Quality & Reliability
This might be the smallest, cheapest Audi, but it's far from a poor relation. There are squishy plastics in all the right areas, and the more rugged, durable stuff is kept largely out of sight. Even the switches and dials look and feel expensive. The A1 managed only average marks for reliability in the most recent JD Power ownership satisfaction survey, however.
Behind The Wheel
Firm, supportive seats, lots of adjustment and an orderly dashboard with big, clear instruments – yes, this is a pure Audi. The windows aren’t very deep, but there's still plenty of glass area giving a good view out. A central control unit and screen give access to many of the car's functions, and it's easy to get used to.
Space & Practicality
This isn’t the A1’s forte. While there’s plenty of space up front and the boot is a decent size and shape, the rear seats are best for children due to the dramatically sloping roofline. The rear seatbacks are almost vertical, so may be uncomfortable on long journeys.

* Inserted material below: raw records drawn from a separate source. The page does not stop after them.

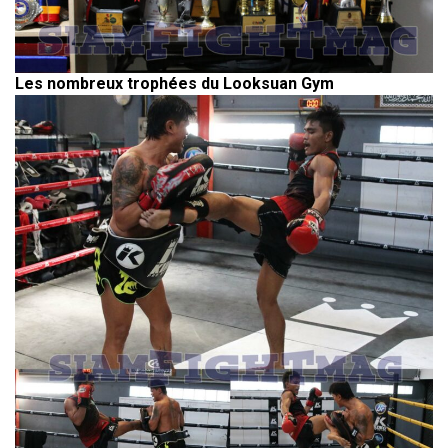
Les nombreux trophées du Looksuan Gym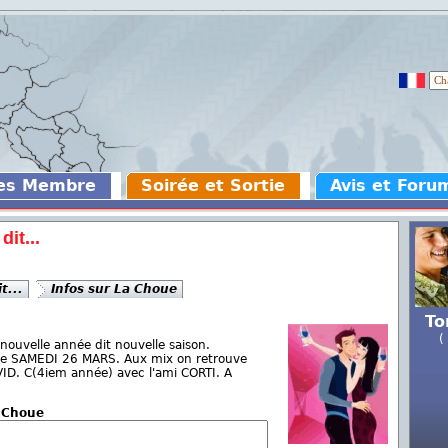
des Membre
Soirée et Sortie
Avis et Foru
it...
t...
Infos sur La Choue
To
(
nouvelle année dit nouvelle saison.
 le SAMEDI 26 MARS. Aux mix on retrouve
VID. C(4iem année) avec l'ami CORTI. A
a Choue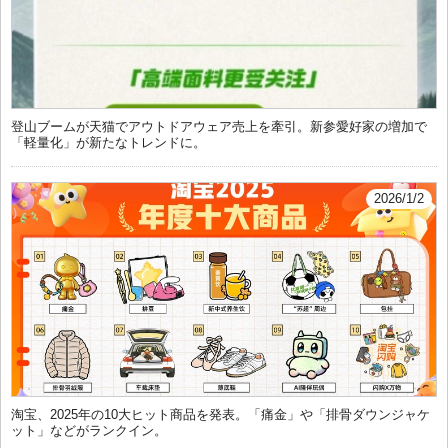
登山ブームが天猫でアウトドアウェア売上を牽引。新参愛好家の増加で
「軽量化」が新たなトレンドに。
2026/1/2
淘宝、2025年の10大ヒット商品を発表。「痛金」や「排骨ダウンジャケ
ット」などがランクイン。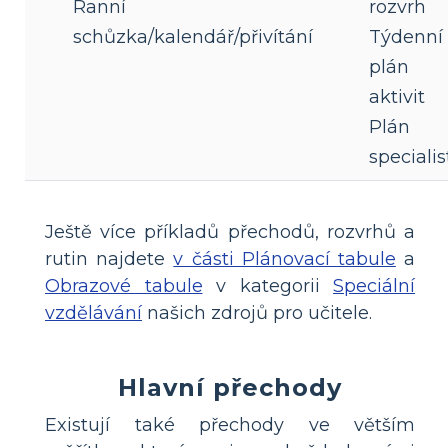
Ranní
rozvrh
schůzka/kalendář/přivítání
Týdenní
plán
aktivit
Plán
specialis
Ještě více příkladů přechodů, rozvrhů a
rutin najdete
v části Plánovací tabule
a
Obrazové tabule
v kategorii
Speciální
vzdělávání
našich zdrojů pro učitele.
Hlavní přechody
Existují také přechody ve větším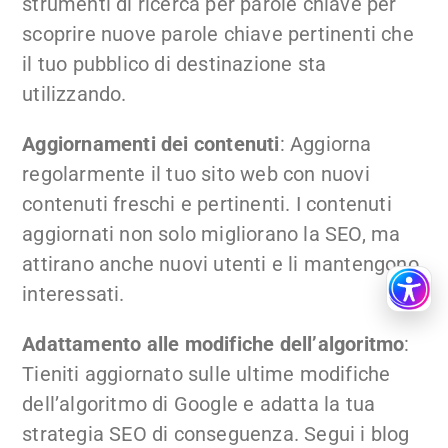
strumenti di ricerca per parole chiave per
scoprire nuove parole chiave pertinenti che
il tuo pubblico di destinazione sta
utilizzando.
Aggiornamenti dei contenuti
: Aggiorna
regolarmente il tuo sito web con nuovi
contenuti freschi e pertinenti. I contenuti
aggiornati non solo migliorano la SEO, ma
attirano anche nuovi utenti e li mantengono
interessati.
Adattamento alle modifiche dell’algoritmo
:
Tieniti aggiornato sulle ultime modifiche
dell’algoritmo di Google e adatta la tua
strategia SEO di conseguenza. Segui i blog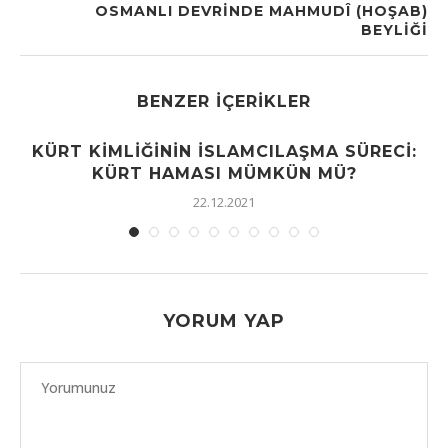
OSMANLI DEVRINDE MAHMUDÎ (HOŞAB)
BEYLIĞI
BENZER İÇERIKLER
KÜRT KIMLIĞININ İSLAMCILAŞMA SÜRECI:
KÜRT HAMASI MÜMKÜN MÜ?
22.12.2021
YORUM YAP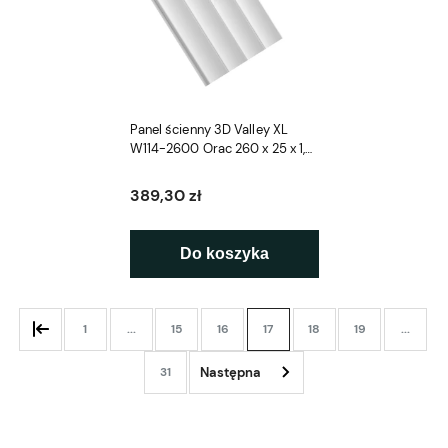
Panel ścienny 3D Valley XL
W114-2600 Orac 260 x 25 x 1,5
cm
389,30 zł
Do koszyka
1
...
15
16
17
18
19
...
31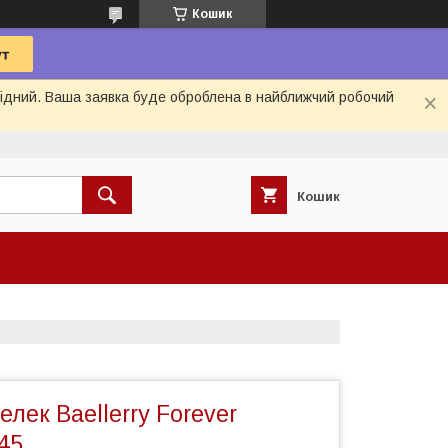
Кошик
ихідний. Ваша заявка буде оброблена в найближчий робочий
Кошик
лек Baellerry Forever
45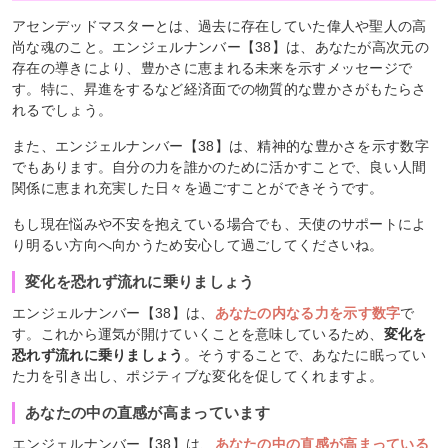
アセンデッドマスターとは、過去に存在していた偉人や聖人の高
尚な魂のこと。エンジェルナンバー【38】は、あなたが高次元の
存在の導きにより、豊かさに恵まれる未来を示すメッセージで
す。特に、昇進をするなど経済面での物質的な豊かさがもたらさ
れるでしょう。
また、エンジェルナンバー【38】は、精神的な豊かさを示す数字
でもあります。自分の力を誰かのために活かすことで、良い人間
関係に恵まれ充実した日々を過ごすことができそうです。
もし現在悩みや不安を抱えている場合でも、天使のサポートによ
り明るい方向へ向かうため安心して過ごしてくださいね。
変化を恐れず流れに乗りましょう
エンジェルナンバー【38】は、
あなたの内なる力を示す数字
で
す。これから運気が開けていくことを意味しているため、
変化を
恐れず流れに乗りましょう
。そうすることで、あなたに眠ってい
た力を引き出し、ポジティブな変化を促してくれますよ。
あなたの中の直感が高まっています
エンジェルナンバー【38】は、
あなたの中の直感が高まっている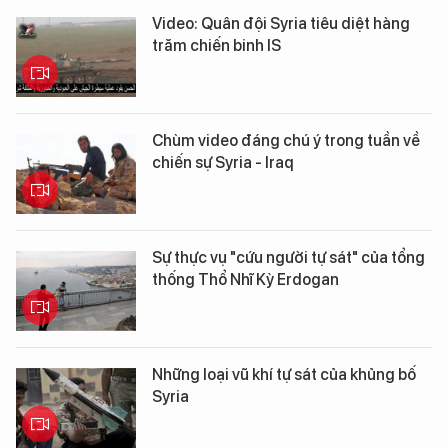
Video: Quân đội Syria tiêu diệt hàng
trăm chiến binh IS
Chùm video đáng chú ý trong tuần về
chiến sự Syria - Iraq
Sự thực vụ "cứu người tự sát" của tổng
thống Thổ Nhĩ Kỳ Erdogan
Những loại vũ khí tự sát của khủng bố
Syria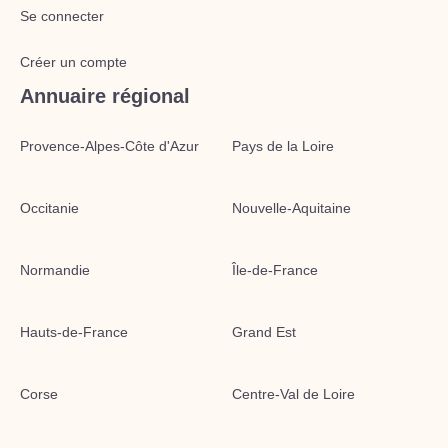
Se connecter
Créer un compte
Annuaire régional
Provence-Alpes-Côte d'Azur
Pays de la Loire
Occitanie
Nouvelle-Aquitaine
Normandie
Île-de-France
Hauts-de-France
Grand Est
Corse
Centre-Val de Loire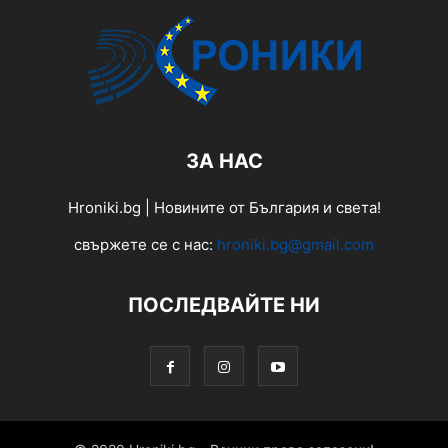
ЗА НАС
Hroniki.bg | Новините от България и света!
свържете се с нас:
hroniki.bg@gmail.com
ПОСЛЕДВАЙТЕ НИ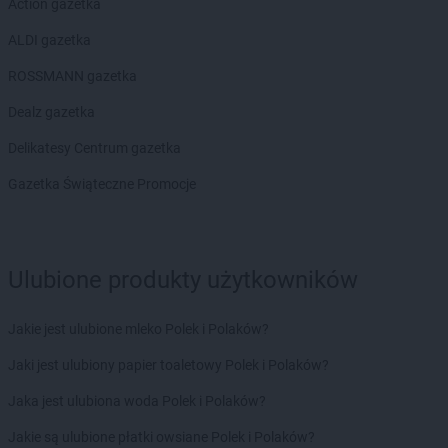
Action gazetka
ROSSMANN
Głubczyce
ALDI gazetka
ROSSMANN
Głuchołazy
ROSSMANN
Głuszyca
ROSSMANN gazetka
ROSSMANN
Gniew
Dealz gazetka
ROSSMANN
Gniewkowo
ROSSMANN
Gniezno
Delikatesy Centrum gazetka
ROSSMANN
Gogolin
Gazetka Świąteczne Promocje
ROSSMANN
Golczewo
ROSSMANN
Gołdap
ROSSMANN
Goleniów
ROSSMANN
Gołków
Ulubione produkty użytkowników
ROSSMANN
Gołkowice
ROSSMANN
Golub-Dobrzyń
Jakie jest ulubione mleko Polek i Polaków?
ROSSMANN
Góra
ROSSMANN
Góra Kalwaria
Jaki jest ulubiony papier toaletowy Polek i Polaków?
ROSSMANN
Górka
Jaka jest ulubiona woda Polek i Polaków?
ROSSMANN
Gorlice
ROSSMANN
Górowo Iławeckie
Jakie są ulubione płatki owsiane Polek i Polaków?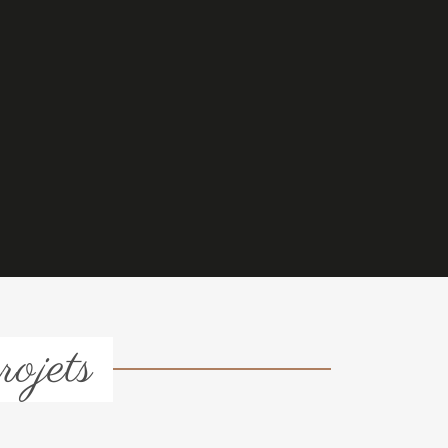
rojets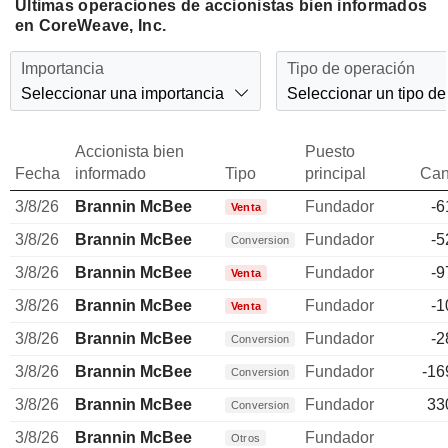
Últimas operaciones de accionistas bien informados
en CoreWeave, Inc.
Importancia
Tipo de operación
Seleccionar una importancia
Seleccionar un tipo de
Accionista bien
Puesto
Fecha
informado
Tipo
principal
Can
3/8/26
Brannin McBee
Fundador
-6
Venta
3/8/26
Brannin McBee
Fundador
-5
Conversion
3/8/26
Brannin McBee
Fundador
-9
Venta
3/8/26
Brannin McBee
Fundador
-1
Venta
3/8/26
Brannin McBee
Fundador
-2
Conversion
3/8/26
Brannin McBee
Fundador
-16
Conversion
3/8/26
Brannin McBee
Fundador
33
Conversion
3/8/26
Brannin McBee
Fundador
Otros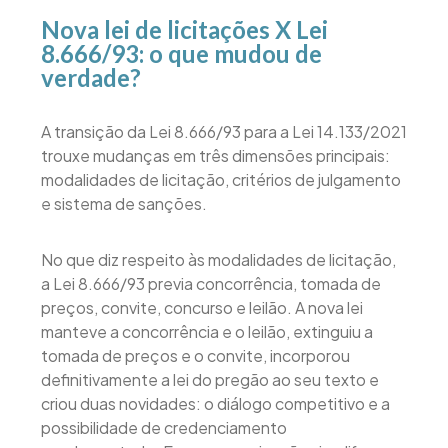
Nova lei de licitações X Lei
8.666/93: o que mudou de
verdade?
A transição da Lei 8.666/93 para a Lei 14.133/2021
trouxe mudanças em três dimensões principais:
modalidades de licitação, critérios de julgamento
e sistema de sanções.
No que diz respeito às modalidades de licitação,
a Lei 8.666/93 previa concorrência, tomada de
preços, convite, concurso e leilão. A nova lei
manteve a concorrência e o leilão, extinguiu a
tomada de preços e o convite, incorporou
definitivamente a lei do pregão ao seu texto e
criou duas novidades: o diálogo competitivo e a
possibilidade de credenciamento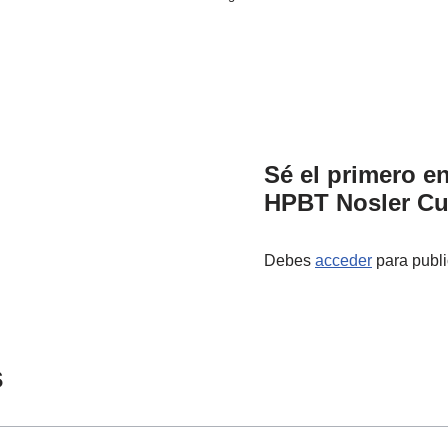
Sé el primero e
HPBT Nosler Cu
Debes
acceder
para publi
s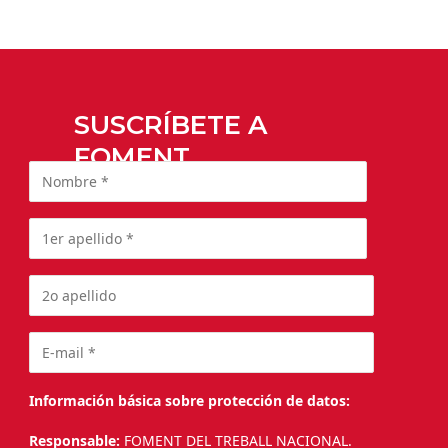
SUSCRÍBETE A
FOMENT
Información básica sobre protección de datos:
Responsable:
FOMENT DEL TREBALL NACIONAL.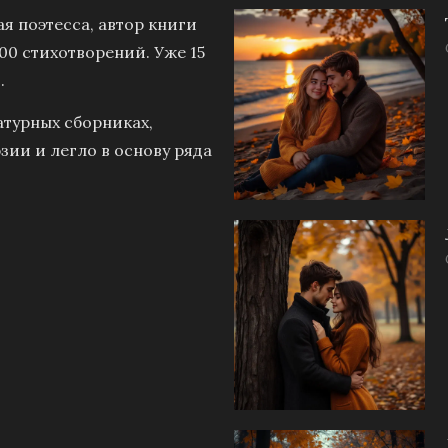
я поэтесса, автор книги
00 стихотворений. Уже 15
.
атурных сборниках,
зии и легло в основу ряда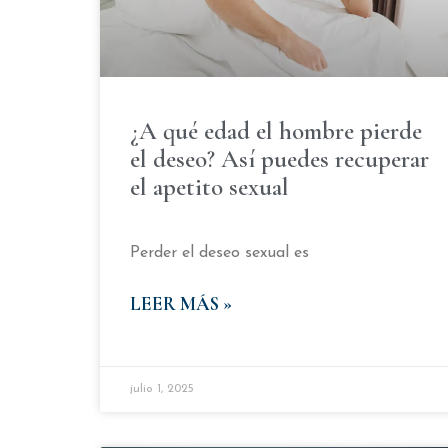
¿A qué edad el hombre pierde
el deseo? Así puedes recuperar
el apetito sexual
Perder el deseo sexual es
LEER MÁS »
julio 1, 2025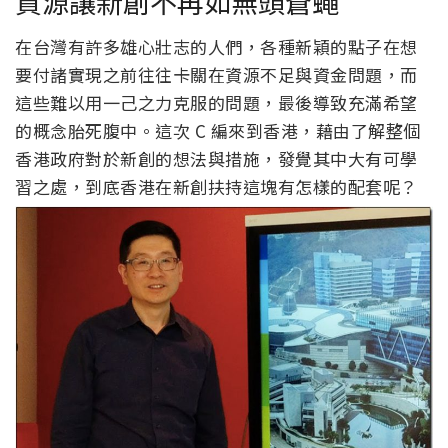
資源讓新創不再如無頭蒼蠅
在台灣有許多雄心壯志的人們，各種新穎的點子在想
要付諸實現之前往往卡關在資源不足與資金問題，而
這些難以用一己之力克服的問題，最後導致充滿希望
的概念胎死腹中。這次 C 編來到香港，藉由了解整個
香港政府對於新創的想法與措施，發覺其中大有可學
習之處，到底香港在新創扶持這塊有怎樣的配套呢？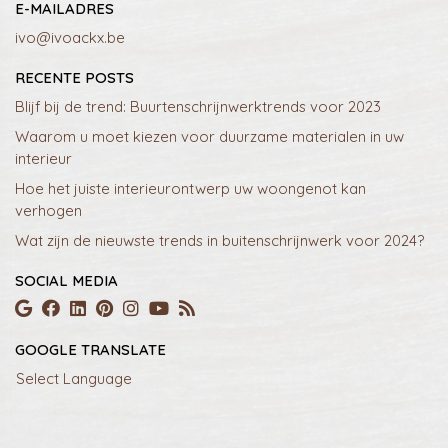
E-MAILADRES
ivo@ivoackx.be
RECENTE POSTS
Blijf bij de trend: Buurtenschrijnwerktrends voor 2023
Waarom u moet kiezen voor duurzame materialen in uw
interieur
Hoe het juiste interieurontwerp uw woongenot kan
verhogen
Wat zijn de nieuwste trends in buitenschrijnwerk voor 2024?
SOCIAL MEDIA
GOOGLE TRANSLATE
Select Language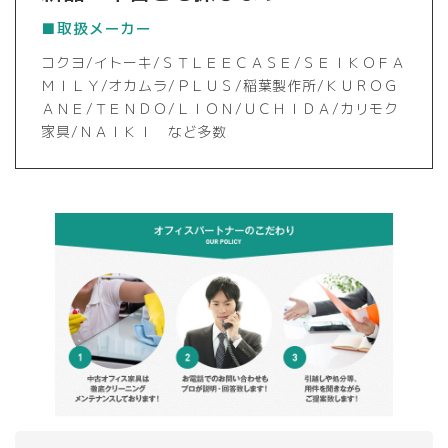
■取扱メーカー
コクヨ/イトーキ/ＳＴＬＥＥＣＡＳＥ/ＳＥＩＫＯＦＡ
ＭＩＬＹ/オカムラ/ＰＬＵＳ/稲葉製作所/ＫＵＲＯＧ
ＡＮＥ/ＴＥＮＤＯ/ＬＩＯＮ/ＵＣＨＩＤＡ/カリモク
家具/ＮＡＩＫＩ など多数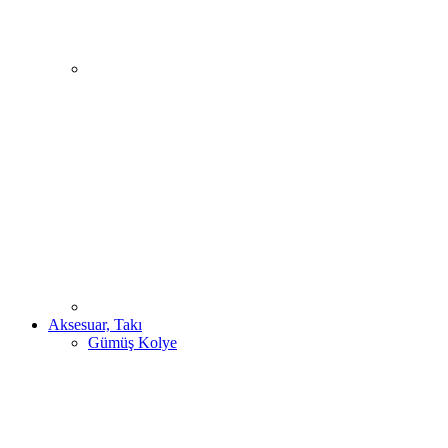
Aksesuar, Takı
Gümüş Kolye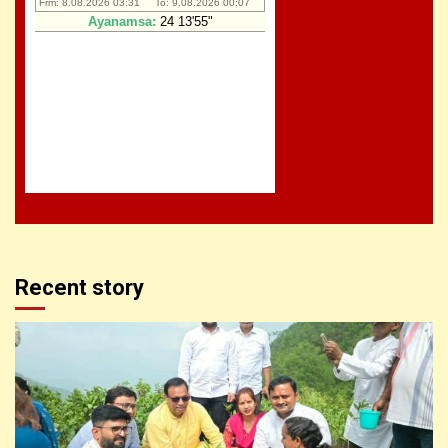
Recent story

There are SE, Sport and S line trims, offering not only different levels of equipment, but also firmer suspension and bigger wheels as you progress up through the range, so you need to order carefully. SE models have alloys, air-con and a CD player, but you’re better off spending the extra on Sport, which adds Bluetooth, sports seats, and leather and aluminium trim. S line has part-leather upholstery and a bodykit. There are also plenty of personalisation options on all versions.